**Task objective:**
Only the lines from the one with "valeur fixée à RCS" through the last line of the records below belong in your answer, reproduced exactly and with the pictures left out.

**Exercise materials:**

+ + + +

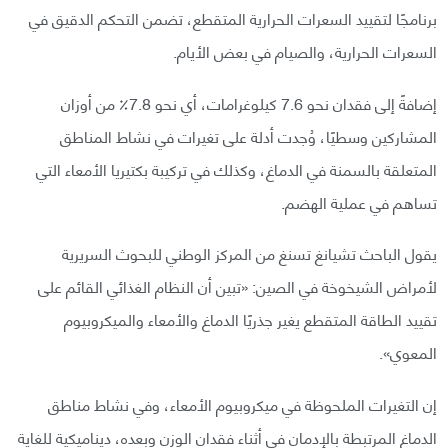
برنامجًا لتقييد السعرات الحرارية المتقطع، تضمن التحكم الدقيق في
السعرات الحرارية، والصيام في بعض الأيام.
إضافةً إلى فقدان نحو 7.6 كيلوغرامات، أي نحو 7.8٪ من أوزان
المشاركين وسطيًا، وُجدت أدلة على تغيرات في نشاط المناطق
المتعلقة بالسمنة في الدماغ، وكذلك في تركيبة بكتيريا الأمعاء التي
تساهم في عملية الهضم.
يقول الباحث تشيانغ تسنغ من المركز الوطني للبحوث السريرية
لأمراض الشيخوخة في الصين: «تبين أن النظام الغذائي القائم على
تقييد الطاقة المتقطع يغير جذريًا الدماغ والأمعاء والميكروبيوم
المعوي».
إن التغيرات الملحوظة في ميكروبيوم الأمعاء، وفي نشاط مناطق
الدماغ المرتبطة بالإدمان في أثناء فقدان الوزن وبعده، ديناميكية للغاية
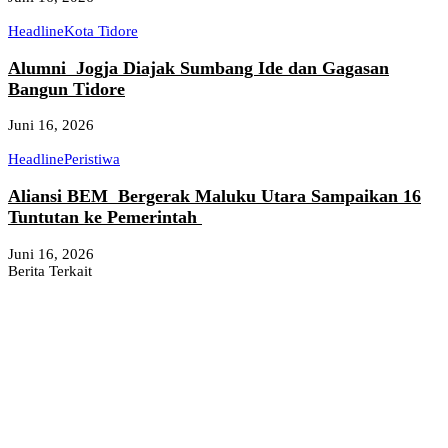
Headline
Kota Tidore
Alumni Jogja Diajak Sumbang Ide dan Gagasan
Bangun Tidore
Juni 16, 2026
Headline
Peristiwa
Aliansi BEM Bergerak Maluku Utara Sampaikan 16
Tuntutan ke Pemerintah
Juni 16, 2026
Berita Terkait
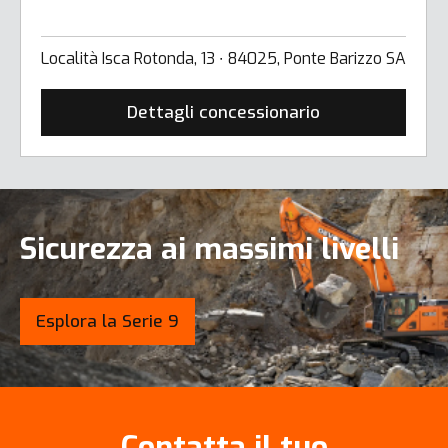
Località Isca Rotonda, 13 ∙ 84025, Ponte Barizzo SA
Dettagli concessionario
Sicurezza ai massimi livelli
Esplora la Serie 9
Contatta il tuo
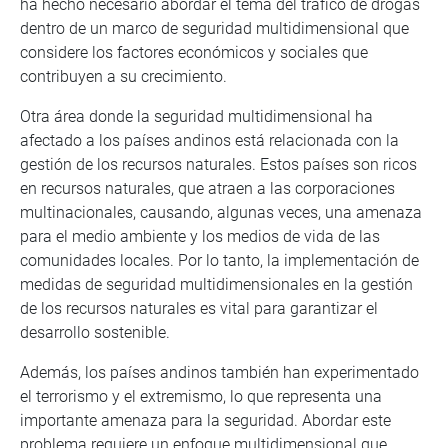
ha hecho necesario abordar el tema del tráfico de drogas
dentro de un marco de seguridad multidimensional que
considere los factores económicos y sociales que
contribuyen a su crecimiento.
Otra área donde la seguridad multidimensional ha
afectado a los países andinos está relacionada con la
gestión de los recursos naturales. Estos países son ricos
en recursos naturales, que atraen a las corporaciones
multinacionales, causando, algunas veces, una amenaza
para el medio ambiente y los medios de vida de las
comunidades locales. Por lo tanto, la implementación de
medidas de seguridad multidimensionales en la gestión
de los recursos naturales es vital para garantizar el
desarrollo sostenible.
Además, los países andinos también han experimentado
el terrorismo y el extremismo, lo que representa una
importante amenaza para la seguridad. Abordar este
problema requiere un enfoque multidimensional que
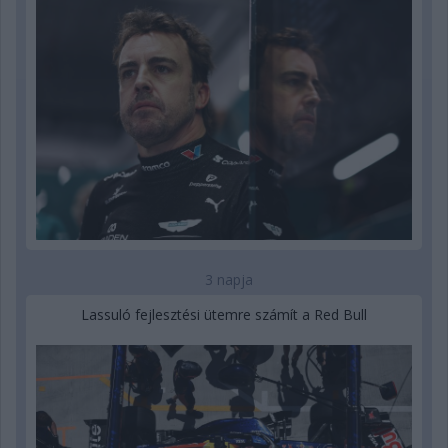
3 napja
Lassuló fejlesztési ütemre számít a Red Bull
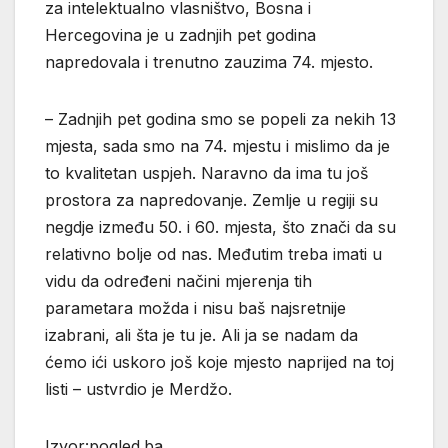
za intelektualno vlasništvo, Bosna i
Hercegovina je u zadnjih pet godina
napredovala i trenutno zauzima 74. mjesto.
– Zadnjih pet godina smo se popeli za nekih 13
mjesta, sada smo na 74. mjestu i mislimo da je
to kvalitetan uspjeh. Naravno da ima tu još
prostora za napredovanje. Zemlje u regiji su
negdje između 50. i 60. mjesta, što znači da su
relativno bolje od nas. Međutim treba imati u
vidu da određeni načini mjerenja tih
parametara možda i nisu baš najsretnije
izabrani, ali šta je tu je. Ali ja se nadam da
ćemo ići uskoro još koje mjesto naprijed na toj
listi – ustvrdio je Merdžo.
Izvor:pogled.ba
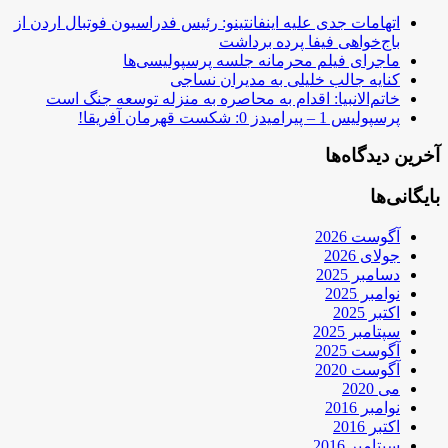
اتهامات جدی علیه اینفانتینو: رئیس فدراسیون فوتبال اردن از
باج‌خواهی فیفا پرده برداشت
ماجرای فیلم محرمانه جلسه پرسپولیسی‌ها
کنایه جالب خلیلی به مدیران نساجی
خاتم‌الانبیا: اقدام به محاصره به منزله توسعه جنگ است
پرسپولیس 1 – پیرامیدز 0: شکست قهرمان آفریقا!
آخرین دیدگاه‌ها
بایگانی‌ها
آگوست 2026
جولای 2026
دسامبر 2025
نوامبر 2025
اکتبر 2025
سپتامبر 2025
آگوست 2025
آگوست 2020
می 2020
نوامبر 2016
اکتبر 2016
سپتامبر 2016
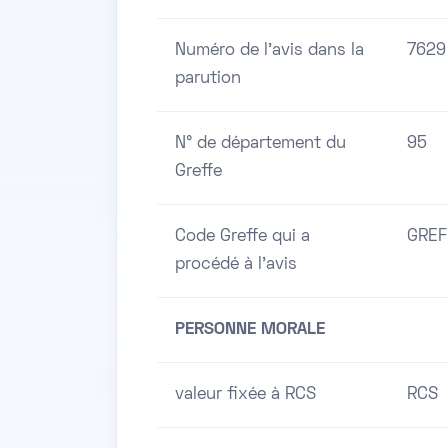
Numéro de l'avis dans la
7629
parution
N° de département du
95
Greffe
Code Greffe qui a
GREF
procédé à l'avis
PERSONNE MORALE
valeur fixée à RCS
RCS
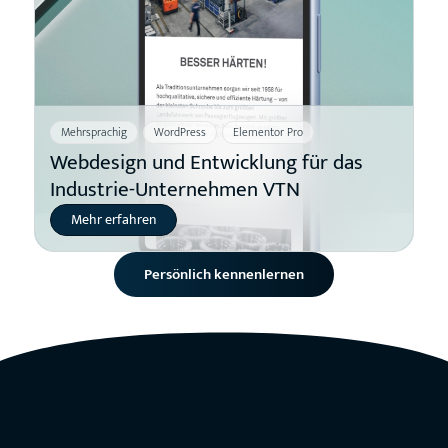
Mehrsprachig
WordPress
Elementor Pro
Webdesign und Entwicklung für das
Industrie-Unternehmen VTN
Mehr erfahren
Persönlich kennenlernen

+ + + +

**Exercise response:**
valeur fixée à RCS
RCS
Mehrsprachig
WordPress
Elementor Pro
Webdesign und Entwicklung für das
Industrie-Unternehmen VTN
Mehr erfahren
Persönlich kennenlernen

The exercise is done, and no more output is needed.